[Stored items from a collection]
——————————

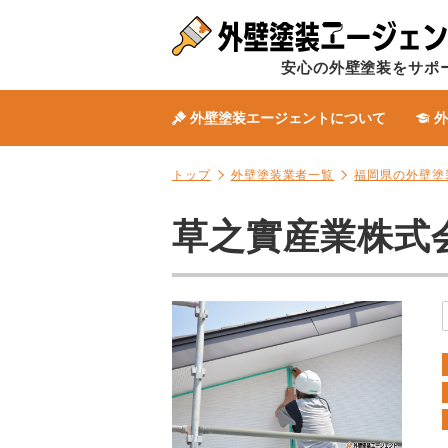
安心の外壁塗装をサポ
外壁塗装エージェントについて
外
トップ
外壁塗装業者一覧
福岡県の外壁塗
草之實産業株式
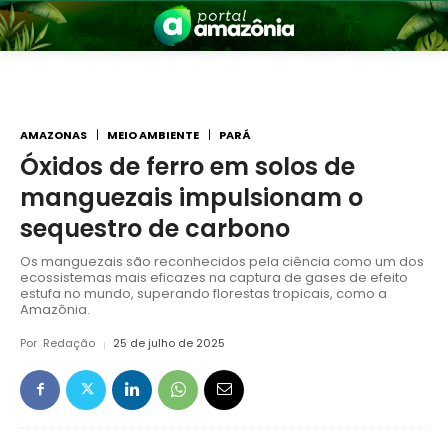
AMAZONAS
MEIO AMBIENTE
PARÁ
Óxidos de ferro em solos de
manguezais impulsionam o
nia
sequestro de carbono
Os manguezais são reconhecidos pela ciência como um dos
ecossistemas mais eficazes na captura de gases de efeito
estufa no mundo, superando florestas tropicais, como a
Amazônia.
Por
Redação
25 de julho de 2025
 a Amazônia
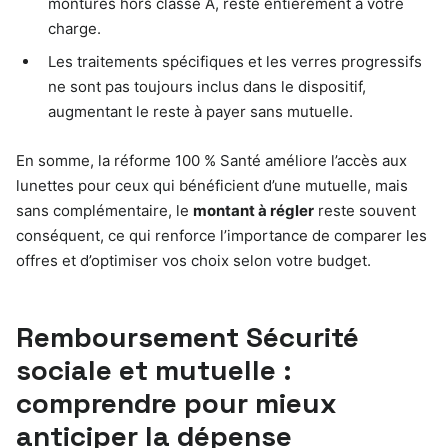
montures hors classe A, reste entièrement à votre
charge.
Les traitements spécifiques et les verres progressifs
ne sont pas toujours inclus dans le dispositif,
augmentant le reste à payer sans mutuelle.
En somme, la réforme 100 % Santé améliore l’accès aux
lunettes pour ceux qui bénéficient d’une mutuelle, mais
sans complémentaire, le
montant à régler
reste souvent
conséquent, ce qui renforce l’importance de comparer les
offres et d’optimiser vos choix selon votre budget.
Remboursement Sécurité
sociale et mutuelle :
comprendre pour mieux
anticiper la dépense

——————————

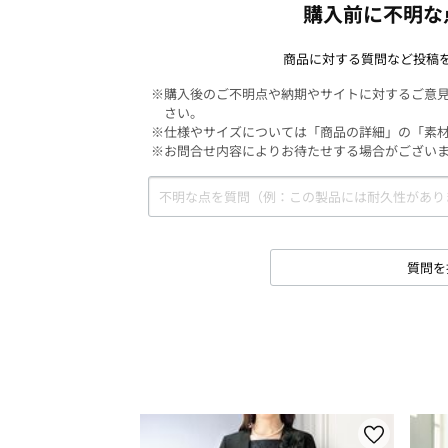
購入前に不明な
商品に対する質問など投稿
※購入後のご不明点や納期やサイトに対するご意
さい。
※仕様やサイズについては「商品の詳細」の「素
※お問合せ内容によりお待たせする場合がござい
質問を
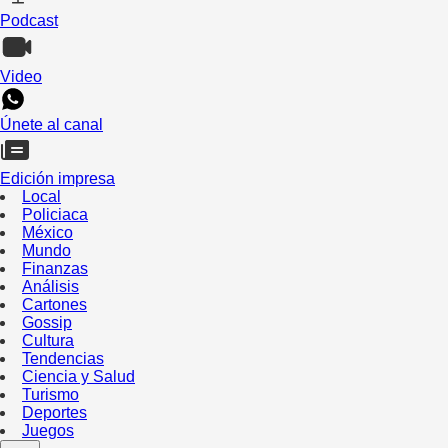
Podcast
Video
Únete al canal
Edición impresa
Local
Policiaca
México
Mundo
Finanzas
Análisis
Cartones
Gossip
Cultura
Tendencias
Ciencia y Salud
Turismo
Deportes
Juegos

——————————

» ACTIVITY
A single number is expected: how many lines in the records contain the string "mais".

» REPLY TO THE EXERCISE
2